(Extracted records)

________________________________________

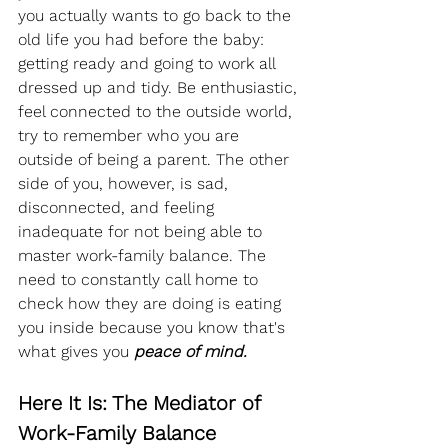
you actually wants to go back to the 
old life you had before the baby: 
getting ready and going to work all 
dressed up and tidy. Be enthusiastic, 
feel connected to the outside world, 
try to remember who you are 
outside of being a parent. The other 
side of you, however, is sad, 
disconnected, and feeling 
inadequate for not being able to 
master work-family balance. The 
need to constantly call home to 
check how they are doing is eating 
you inside because you know that's 
what gives you 
peace of mind.
Here It Is: The Mediator of 
Work-Family Balance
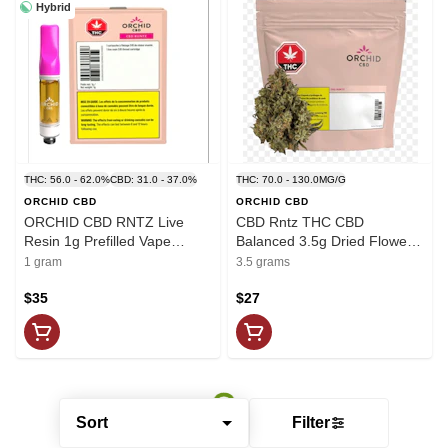
Hybrid
THC: 56.0 - 62.0%
CBD: 31.0 - 37.0%
THC: 70.0 - 130.0MG/G
ORCHID CBD
ORCHID CBD
ORCHID CBD RNTZ Live
CBD Rntz THC CBD
Resin 1g Prefilled Vape
Balanced 3.5g Dried Flower -
Cartridge
Orchid CBD
1 gram
3.5 grams
$35
$27
Sort
Filter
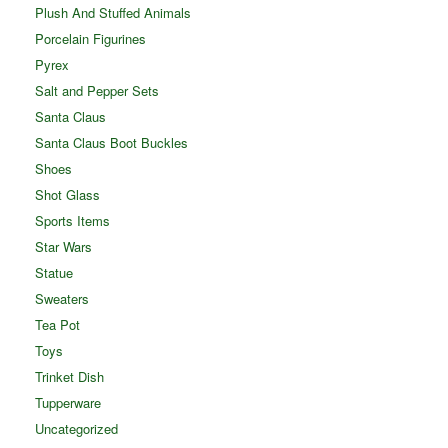
Plush And Stuffed Animals
Porcelain Figurines
Pyrex
Salt and Pepper Sets
Santa Claus
Santa Claus Boot Buckles
Shoes
Shot Glass
Sports Items
Star Wars
Statue
Sweaters
Tea Pot
Toys
Trinket Dish
Tupperware
Uncategorized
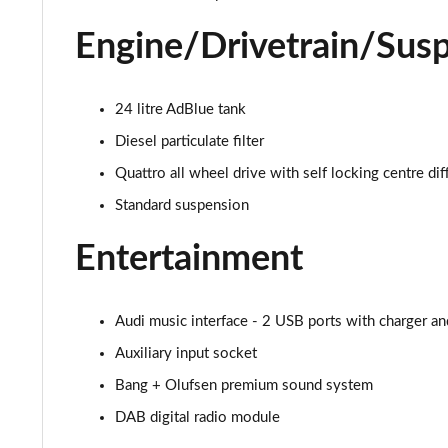
40 TDI S Line 5dr S Tronic
Engine/Drivetrain/Sus
45 TFSI Quattro S Line 5dr S Tronic
40 TDI Quattro S Line 5dr S Tronic
24 litre AdBlue tank
Diesel particulate filter
45 TDI Quattro S Line 5dr Tip Auto
Quattro all wheel drive with self locking centre dif
45 TDI 245 Quattro S Line 5dr S Tronic
Standard suspension
45 TFSI 265 Quattro S Line 5dr S Tronic
Entertainment
40 TDI Quattro S Line 5dr S Tronic
Audi music interface - 2 USB ports with charger an
50 TDI Quattro S Line 5dr Tip Auto
Auxiliary input socket
55 TFSI Quattro S Line 5dr S Tronic
Bang + Olufsen premium sound system
DAB digital radio module
45 TFSI Quattro S Line 5dr S Tronic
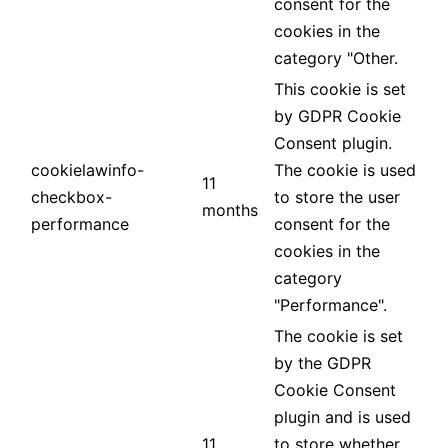
consent for the
cookies in the
category "Other.
This cookie is set
by GDPR Cookie
Consent plugin.
cookielawinfo-
The cookie is used
11
checkbox-
to store the user
months
performance
consent for the
cookies in the
category
"Performance".
The cookie is set
by the GDPR
Cookie Consent
plugin and is used
11
to store whether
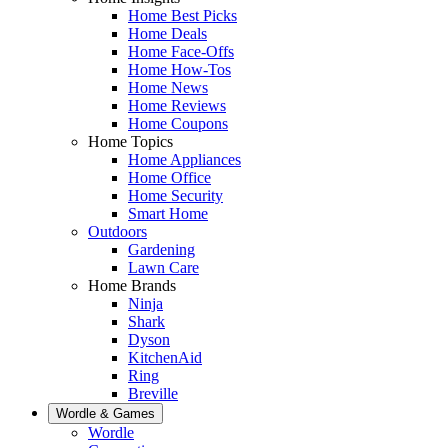
Home Best Picks
Home Deals
Home Face-Offs
Home How-Tos
Home News
Home Reviews
Home Coupons
Home Topics
Home Appliances
Home Office
Home Security
Smart Home
Outdoors
Gardening
Lawn Care
Home Brands
Ninja
Shark
Dyson
KitchenAid
Ring
Breville
Wordle & Games
Wordle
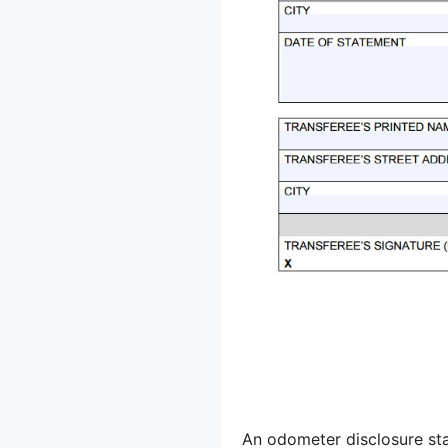
An odometer disclosure sta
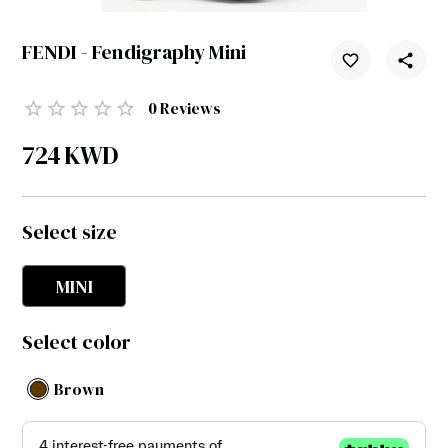
FENDI - Fendigraphy Mini
0
Reviews
724
KWD
Select size
MINI
Select color
Brown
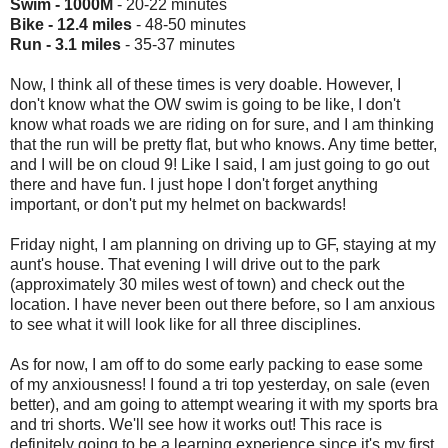
Swim - 1000M
- 20-22 minutes
Bike - 12.4 miles
- 48-50 minutes
Run - 3.1 miles
- 35-37 minutes
Now, I think all of these times is very doable. However, I
don't know what the OW swim is going to be like, I don't
know what roads we are riding on for sure, and I am thinking
that the run will be pretty flat, but who knows. Any time better,
and I will be on cloud 9! Like I said, I am just going to go out
there and have fun. I just hope I don't forget anything
important, or don't put my helmet on backwards!
Friday night, I am planning on driving up to GF, staying at my
aunt's house. That evening I will drive out to the park
(approximately 30 miles west of town) and check out the
location. I have never been out there before, so I am anxious
to see what it will look like for all three disciplines.
As for now, I am off to do some early packing to ease some
of my anxiousness! I found a tri top yesterday, on sale (even
better), and am going to attempt wearing it with my sports bra
and tri shorts. We'll see how it works out! This race is
definitely going to be a learning experience since it's my first.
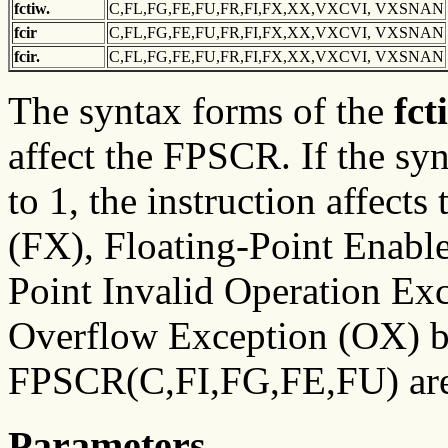
fctiw.
C,FL,FG,FE,FU,FR,FI,FX,XX,VXCVI, VXSNAN
fcir
C,FL,FG,FE,FU,FR,FI,FX,XX,VXCVI, VXSNAN
fcir.
C,FL,FG,FE,FU,FR,FI,FX,XX,VXCVI, VXSNAN
The syntax forms of the
fct
affect the FPSCR. If the syn
to 1, the instruction affect
(FX), Floating-Point Enabl
Point Invalid Operation Ex
Overflow Exception (OX) bit
FPSCR(C,FI,FG,FE,FU) are
Parameters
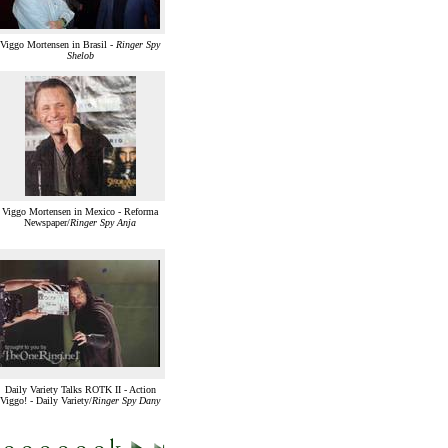
Viggo Mortensen in Brasil -
Ringer Spy
Shelob
Viggo Mortensen in Mexico - Reforma
Newspaper/
Ringer Spy Anja
Daily Variety Talks ROTK II - Action
Viggo! - Daily Variety/
Ringer Spy Dany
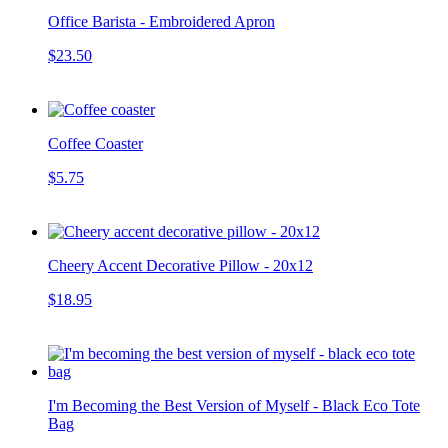
Office Barista - Embroidered Apron
$23.50
Coffee Coaster
$5.75
Cheery Accent Decorative Pillow - 20x12
$18.95
I'm Becoming the Best Version of Myself - Black Eco Tote
Bag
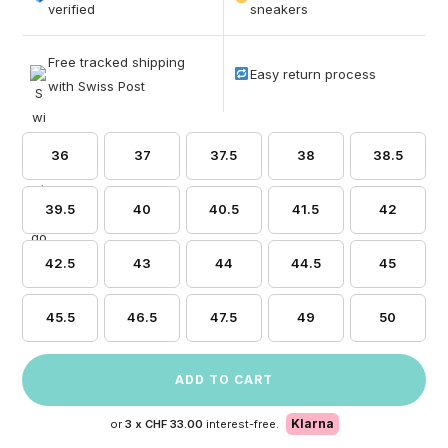
based on
verified
sneakers
customer
ratings
Free tracked shipping
Easy return process
with Swiss Post
36
37
37.5
38
38.5
39.5
40
40.5
41.5
42
42.5
43
44
44.5
45
45.5
46.5
47.5
49
50
ADD TO CART
Klarna
or
3 x
CHF 33.00
interest-free.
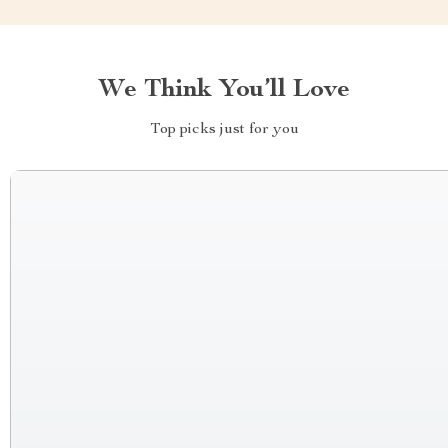
We Think You’ll Love
Top picks just for you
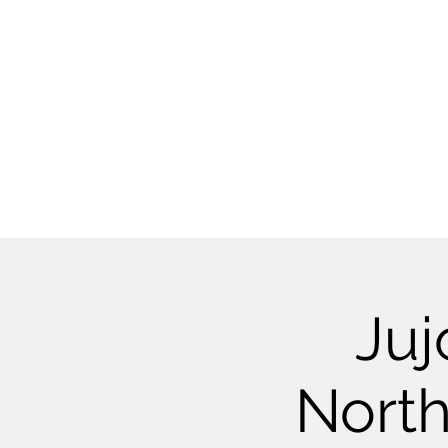
Juj
North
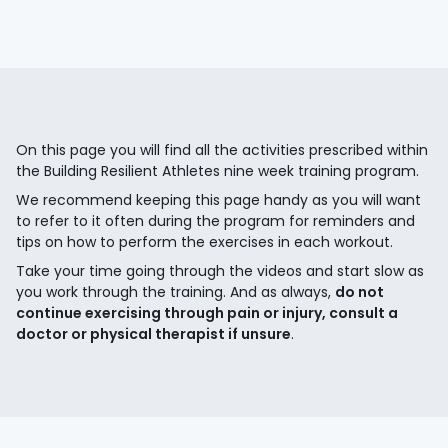
On this page you will find all the activities prescribed within
the Building Resilient Athletes nine week training program.
We recommend keeping this page handy as you will want
to refer to it often during the program for reminders and
tips on how to perform the exercises in each workout.
Take your time going through the videos and start slow as
you work through the training. And as always,
do not
continue exercising through pain or injury, consult a
doctor or physical therapist if unsure
.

________________________________________

* [Exercise instructions]:
Skip the pictures and output all entries exactly.

* [Reply to the exercise]:
you actually wants to go back to the 
old life you had before the baby: 
getting ready and going to work all 
dressed up and tidy. Be enthusiastic, 
feel connected to the outside world, 
try to remember who you are 
outside of being a parent. The other 
side of you, however, is sad, 
disconnected, and feeling 
inadequate for not being able to 
master work-family balance. The 
need to constantly call home to 
check how they are doing is eating 
you inside because you know that's 
what gives you 
peace of mind.
Here It Is: The Mediator of 
Work-Family Balance
Hybrid
THC: 56.0 - 62.0%
CBD: 31.0 - 37.0%
THC: 70.0 - 130.0MG/G
ORCHID CBD
ORCHID CBD
ORCHID CBD RNTZ Live
CBD Rntz THC CBD
Resin 1g Prefilled Vape
Balanced 3.5g Dried Flower -
Cartridge
Orchid CBD
1 gram
3.5 grams
$35
$27
Sort
Filter
Plush And Stuffed Animals
Porcelain Figurines
Pyrex
Salt and Pepper Sets
Santa Claus
Santa Claus Boot Buckles
Shoes
Shot Glass
Sports Items
Star Wars
Statue
Sweaters
Tea Pot
Toys
Trinket Dish
Tupperware
Uncategorized
40 TDI S Line 5dr S Tronic
Engine/Drivetrain/Sus
45 TFSI Quattro S Line 5dr S Tronic
40 TDI Quattro S Line 5dr S Tronic
24 litre AdBlue tank
Diesel particulate filter
45 TDI Quattro S Line 5dr Tip Auto
Quattro all wheel drive with self locking centre dif
45 TDI 245 Quattro S Line 5dr S Tronic
Standard suspension
45 TFSI 265 Quattro S Line 5dr S Tronic
Entertainment
40 TDI Quattro S Line 5dr S Tronic
Audi music interface - 2 USB ports with charger an
50 TDI Quattro S Line 5dr Tip Auto
Auxiliary input socket
55 TFSI Quattro S Line 5dr S Tronic
Bang + Olufsen premium sound system
DAB digital radio module
45 TFSI Quattro S Line 5dr S Tronic
consent for the
cookies in the
category "Other.
This cookie is set
by GDPR Cookie
Consent plugin.
cookielawinfo-
The cookie is used
11
checkbox-
to store the user
months
performance
consent for the
cookies in the
category
"Performance".
The cookie is set
by the GDPR
Cookie Consent
plugin and is used
11
to store whether
Home Best Picks
Home Deals
Home Face-Offs
Home How-Tos
Home News
Home Reviews
Home Coupons
Home Topics
Home Appliances
Home Office
Home Security
Smart Home
Outdoors
Gardening
Lawn Care
Home Brands
Ninja
Shark
Dyson
KitchenAid
Ring
Breville
Wordle & Games
Wordle
An odometer disclosure sta
FENDI - Fendigraphy Mini
0
Reviews
724
KWD
Select size
MINI
Select color
Brown
Swim - 1000M
- 20-22 minutes
Bike - 12.4 miles
- 48-50 minutes
Run - 3.1 miles
- 35-37 minutes
Now, I think all of these times is very doable. However, I
don't know what the OW swim is going to be like, I don't
know what roads we are riding on for sure, and I am thinking
that the run will be pretty flat, but who knows. Any time better,
and I will be on cloud 9! Like I said, I am just going to go out
there and have fun. I just hope I don't forget anything
important, or don't put my helmet on backwards!
Friday night, I am planning on driving up to GF, staying at my
aunt's house. That evening I will drive out to the park
(approximately 30 miles west of town) and check out the
location. I have never been out there before, so I am anxious
to see what it will look like for all three disciplines.
As for now, I am off to do some early packing to ease some
of my anxiousness! I found a tri top yesterday, on sale (even
better), and am going to attempt wearing it with my sports bra
and tri shorts. We'll see how it works out! This race is
definitely going to be a learning experience since it's my first.
fctiw.
C,FL,FG,FE,FU,FR,FI,FX,XX,VXCVI, VXSNAN
fcir
C,FL,FG,FE,FU,FR,FI,FX,XX,VXCVI, VXSNAN
fcir.
C,FL,FG,FE,FU,FR,FI,FX,XX,VXCVI, VXSNAN
The syntax forms of the
fct
affect the FPSCR. If the syn
to 1, the instruction affect
(FX), Floating-Point Enabl
Point Invalid Operation Ex
Overflow Exception (OX) bit
FPSCR(C,FI,FG,FE,FU) are
Parameters
Viggo Mortensen in Brasil -
Ringer Spy
Shelob
Viggo Mortensen in Mexico - Reforma
Newspaper/
Ringer Spy Anja
Daily Variety Talks ROTK II - Action
Viggo! - Daily Variety/
Ringer Spy Dany
Office Barista - Embroidered Apron
$23.50
Coffee Coaster
$5.75
Cheery Accent Decorative Pillow - 20x12
$18.95
I'm Becoming the Best Version of Myself - Black Eco Tote
Bag
based on
verified
sneakers
customer
ratings
Free tracked shipping
Easy return process
with Swiss Post
36
37
37.5
38
38.5
39.5
40
40.5
41.5
42
42.5
43
44
44.5
45
45.5
46.5
47.5
49
50
ADD TO CART
Klarna
or
3 x
CHF 33.00
interest-free.
We Think You’ll Love
Top picks just for you
Juj
North
On this page you will find all the activities prescribed within
the Building Resilient Athletes nine week training program.
We recommend keeping this page handy as you will want
to refer to it often during the program for reminders and
tips on how to perform the exercises in each workout.
Take your time going through the videos and start slow as
you work through the training. And as always,
do not
continue exercising through pain or injury, consult a
doctor or physical therapist if unsure
.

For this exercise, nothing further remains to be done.